◆ WHAT TO PRODUCE
Would you retype the entries from the first line to the line bearing "внекорневые подкормки и дополнительную подачу", both included, leaving out every picture?

__________

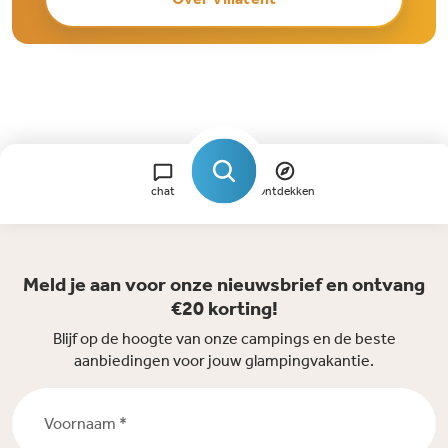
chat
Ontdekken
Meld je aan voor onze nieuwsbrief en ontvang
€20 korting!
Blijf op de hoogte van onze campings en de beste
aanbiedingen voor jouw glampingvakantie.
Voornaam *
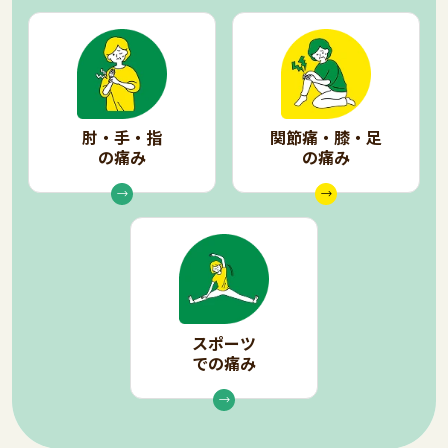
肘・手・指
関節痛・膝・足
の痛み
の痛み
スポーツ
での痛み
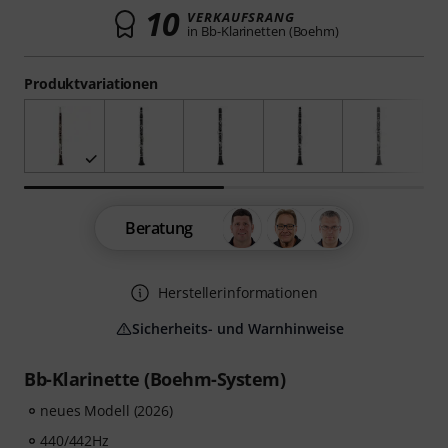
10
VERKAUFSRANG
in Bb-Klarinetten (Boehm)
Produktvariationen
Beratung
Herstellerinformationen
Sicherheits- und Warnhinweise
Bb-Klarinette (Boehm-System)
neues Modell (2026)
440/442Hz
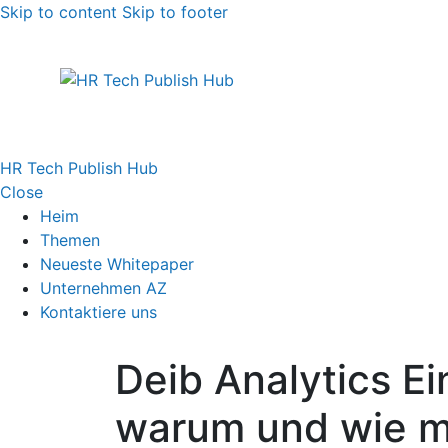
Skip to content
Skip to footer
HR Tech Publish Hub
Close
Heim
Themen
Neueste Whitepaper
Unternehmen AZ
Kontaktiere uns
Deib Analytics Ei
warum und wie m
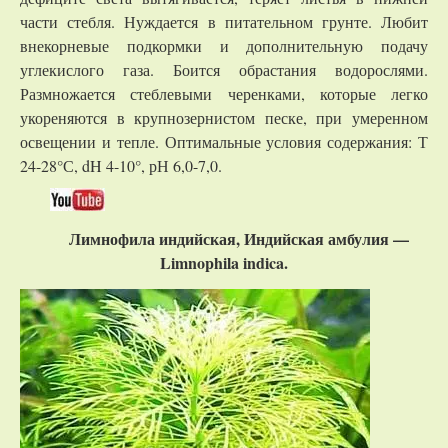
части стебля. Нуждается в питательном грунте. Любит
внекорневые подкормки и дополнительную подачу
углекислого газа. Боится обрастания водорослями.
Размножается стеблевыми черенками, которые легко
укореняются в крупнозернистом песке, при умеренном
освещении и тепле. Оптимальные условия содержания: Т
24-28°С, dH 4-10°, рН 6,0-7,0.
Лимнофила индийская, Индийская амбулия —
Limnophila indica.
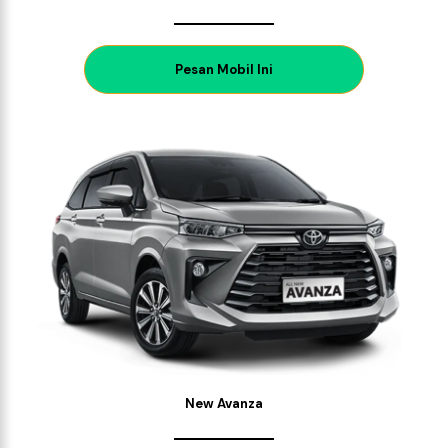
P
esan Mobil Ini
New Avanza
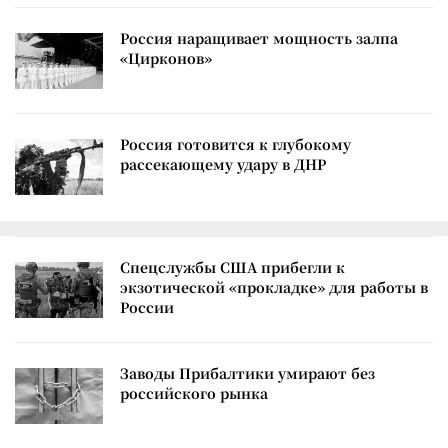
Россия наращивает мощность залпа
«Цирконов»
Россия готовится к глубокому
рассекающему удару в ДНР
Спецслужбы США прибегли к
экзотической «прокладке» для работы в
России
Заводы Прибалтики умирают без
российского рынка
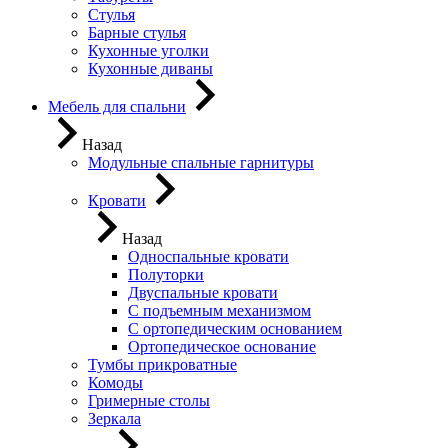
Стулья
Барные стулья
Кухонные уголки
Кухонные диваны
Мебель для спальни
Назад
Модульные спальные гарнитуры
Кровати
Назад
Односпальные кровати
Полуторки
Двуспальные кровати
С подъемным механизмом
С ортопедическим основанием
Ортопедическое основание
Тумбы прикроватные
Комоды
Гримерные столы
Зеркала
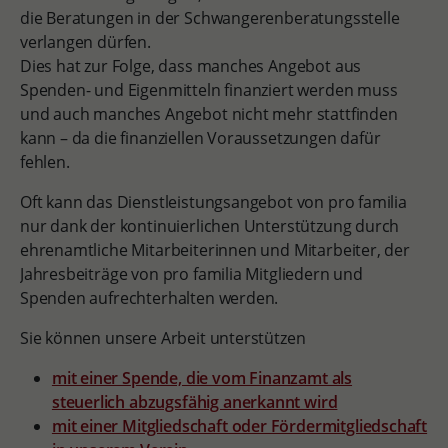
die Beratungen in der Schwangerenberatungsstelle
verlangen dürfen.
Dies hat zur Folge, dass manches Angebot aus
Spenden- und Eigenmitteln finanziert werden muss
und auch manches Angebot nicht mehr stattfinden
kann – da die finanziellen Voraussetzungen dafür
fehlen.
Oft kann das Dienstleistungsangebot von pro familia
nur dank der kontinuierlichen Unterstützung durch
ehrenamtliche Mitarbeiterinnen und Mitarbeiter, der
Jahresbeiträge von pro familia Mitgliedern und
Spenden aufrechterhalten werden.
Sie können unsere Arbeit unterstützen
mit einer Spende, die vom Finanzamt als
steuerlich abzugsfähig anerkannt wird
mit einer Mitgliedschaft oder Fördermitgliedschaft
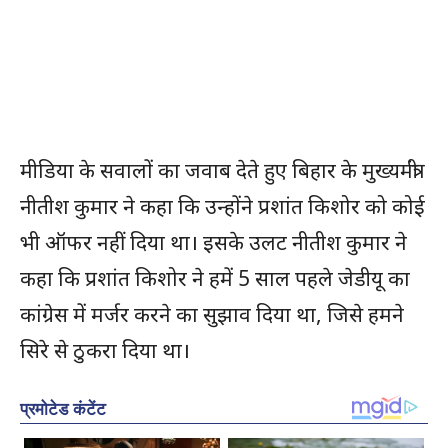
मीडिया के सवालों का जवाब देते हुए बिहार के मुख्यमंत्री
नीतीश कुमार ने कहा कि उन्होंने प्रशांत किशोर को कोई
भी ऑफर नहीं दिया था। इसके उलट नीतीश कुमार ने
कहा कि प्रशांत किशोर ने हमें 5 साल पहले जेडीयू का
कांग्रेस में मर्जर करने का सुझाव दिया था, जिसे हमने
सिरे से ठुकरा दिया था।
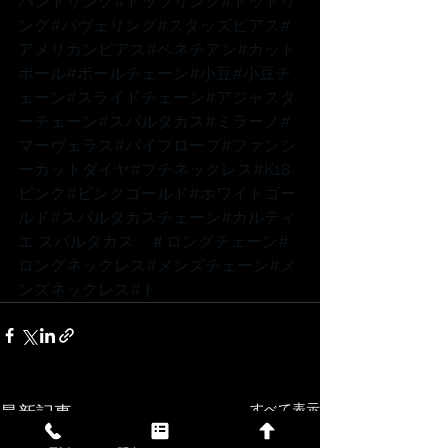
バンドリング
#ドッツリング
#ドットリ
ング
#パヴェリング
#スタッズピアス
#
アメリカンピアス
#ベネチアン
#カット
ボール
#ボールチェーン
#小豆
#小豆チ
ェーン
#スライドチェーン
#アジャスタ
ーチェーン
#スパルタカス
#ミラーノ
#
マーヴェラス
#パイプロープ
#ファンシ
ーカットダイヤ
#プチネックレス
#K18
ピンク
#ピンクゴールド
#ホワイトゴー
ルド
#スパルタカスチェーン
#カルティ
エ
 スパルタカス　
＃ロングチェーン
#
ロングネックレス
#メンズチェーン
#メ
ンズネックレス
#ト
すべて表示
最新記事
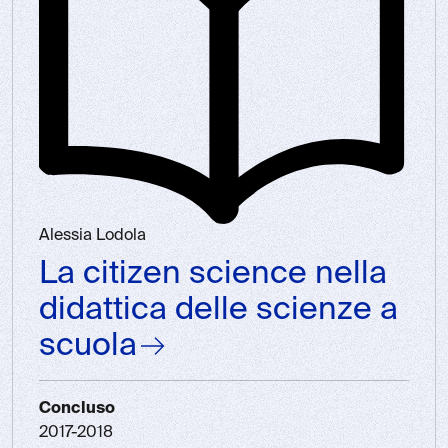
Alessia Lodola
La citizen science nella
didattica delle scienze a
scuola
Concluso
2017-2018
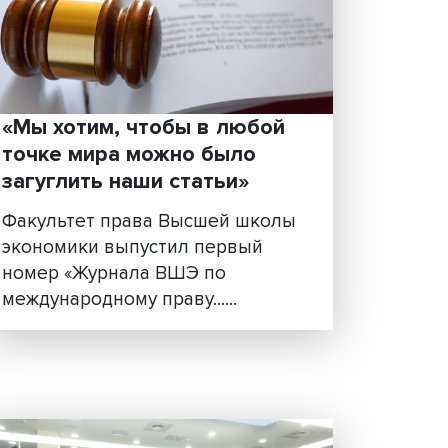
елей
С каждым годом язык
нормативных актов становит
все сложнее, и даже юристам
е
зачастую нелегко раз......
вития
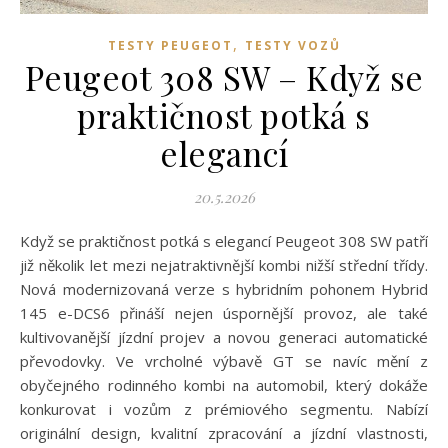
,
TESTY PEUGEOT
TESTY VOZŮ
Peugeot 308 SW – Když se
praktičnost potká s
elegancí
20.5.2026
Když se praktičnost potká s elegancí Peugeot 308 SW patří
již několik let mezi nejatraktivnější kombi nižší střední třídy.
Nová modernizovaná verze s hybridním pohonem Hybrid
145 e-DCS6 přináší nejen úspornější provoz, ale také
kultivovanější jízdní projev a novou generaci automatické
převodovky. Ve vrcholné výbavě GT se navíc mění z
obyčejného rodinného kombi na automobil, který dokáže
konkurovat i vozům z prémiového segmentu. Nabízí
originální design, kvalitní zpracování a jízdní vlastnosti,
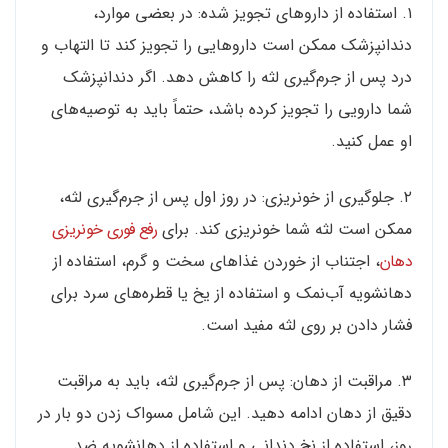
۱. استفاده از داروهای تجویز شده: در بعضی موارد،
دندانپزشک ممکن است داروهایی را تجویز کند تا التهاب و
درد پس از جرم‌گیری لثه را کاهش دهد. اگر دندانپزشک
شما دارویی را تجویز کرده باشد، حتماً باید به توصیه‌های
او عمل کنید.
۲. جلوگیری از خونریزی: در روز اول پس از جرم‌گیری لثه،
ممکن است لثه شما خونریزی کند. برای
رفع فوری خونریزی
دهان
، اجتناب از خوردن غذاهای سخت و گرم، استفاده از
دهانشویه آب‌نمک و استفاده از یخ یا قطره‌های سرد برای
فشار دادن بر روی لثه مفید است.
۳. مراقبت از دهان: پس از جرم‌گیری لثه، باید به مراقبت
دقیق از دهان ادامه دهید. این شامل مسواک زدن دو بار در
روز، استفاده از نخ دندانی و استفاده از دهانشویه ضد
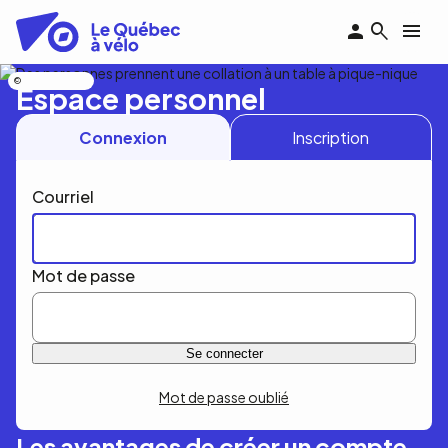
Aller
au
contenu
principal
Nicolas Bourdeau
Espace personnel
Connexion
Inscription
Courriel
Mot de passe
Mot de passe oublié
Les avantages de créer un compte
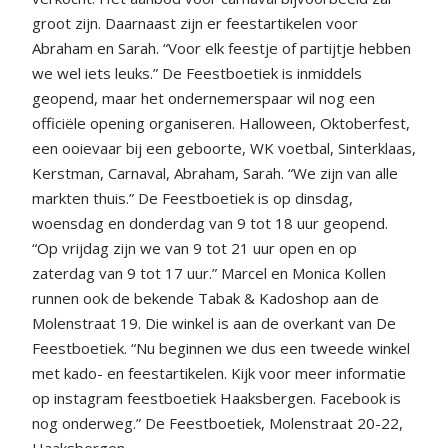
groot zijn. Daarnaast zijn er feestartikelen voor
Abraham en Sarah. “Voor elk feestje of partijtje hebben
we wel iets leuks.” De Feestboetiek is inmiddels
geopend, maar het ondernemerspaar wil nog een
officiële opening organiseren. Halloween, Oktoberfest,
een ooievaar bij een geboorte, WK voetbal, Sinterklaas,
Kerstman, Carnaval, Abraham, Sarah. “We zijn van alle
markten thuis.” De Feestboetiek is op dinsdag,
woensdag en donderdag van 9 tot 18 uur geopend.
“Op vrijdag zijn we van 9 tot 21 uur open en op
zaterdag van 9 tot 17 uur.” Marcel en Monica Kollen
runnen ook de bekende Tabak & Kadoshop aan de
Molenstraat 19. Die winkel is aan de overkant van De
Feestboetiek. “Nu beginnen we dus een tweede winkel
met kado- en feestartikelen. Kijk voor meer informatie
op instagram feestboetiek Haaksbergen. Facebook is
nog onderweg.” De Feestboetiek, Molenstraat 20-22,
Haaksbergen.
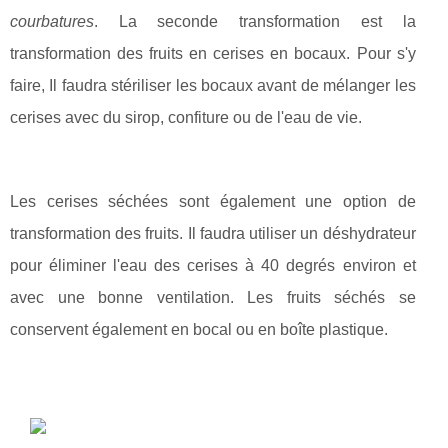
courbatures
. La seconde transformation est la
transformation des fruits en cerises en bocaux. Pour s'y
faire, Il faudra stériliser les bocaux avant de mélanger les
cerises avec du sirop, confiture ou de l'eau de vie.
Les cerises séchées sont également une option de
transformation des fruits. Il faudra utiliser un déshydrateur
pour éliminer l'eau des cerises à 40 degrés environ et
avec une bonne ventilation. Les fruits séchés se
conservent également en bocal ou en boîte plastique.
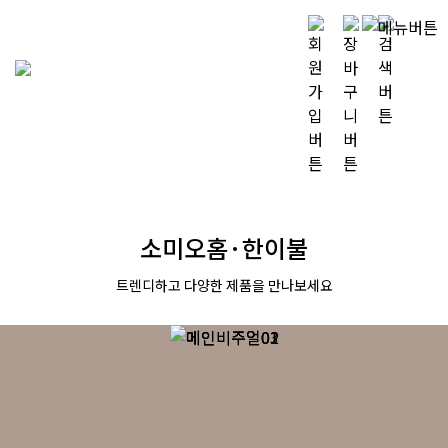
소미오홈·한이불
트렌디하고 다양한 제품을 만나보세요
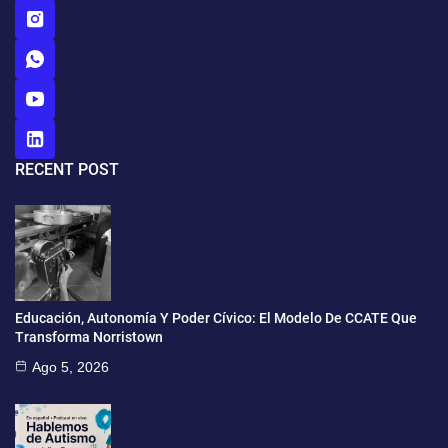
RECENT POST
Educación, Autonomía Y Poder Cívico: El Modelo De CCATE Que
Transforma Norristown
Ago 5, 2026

__________

◆ ANSWER TO THE PROBLEM
chat
Ontdekken
Meld je aan voor onze nieuwsbrief en ontvang
€20 korting!
Blijf op de hoogte van onze campings en de beste
aanbiedingen voor jouw glampingvakantie.
Voornaam *
肘・手・指
関節痛・膝・足
の痛み
の痛み
スポーツ
での痛み
10
VERKAUFSRANG
in Bb-Klarinetten (Boehm)
Produktvariationen
Beratung
Herstellerinformationen
Sicherheits- und Warnhinweise
Bb-Klarinette (Boehm-System)
neues Modell (2026)
440/442Hz
Skip to content
Skip to footer
HR Tech Publish Hub
Close
Heim
Themen
Neueste Whitepaper
Unternehmen AZ
Kontaktiere uns
Deib Analytics Ei
warum und wie m
части стебля. Нуждается в питательном грунте. Любит
внекорневые подкормки и дополнительную подачу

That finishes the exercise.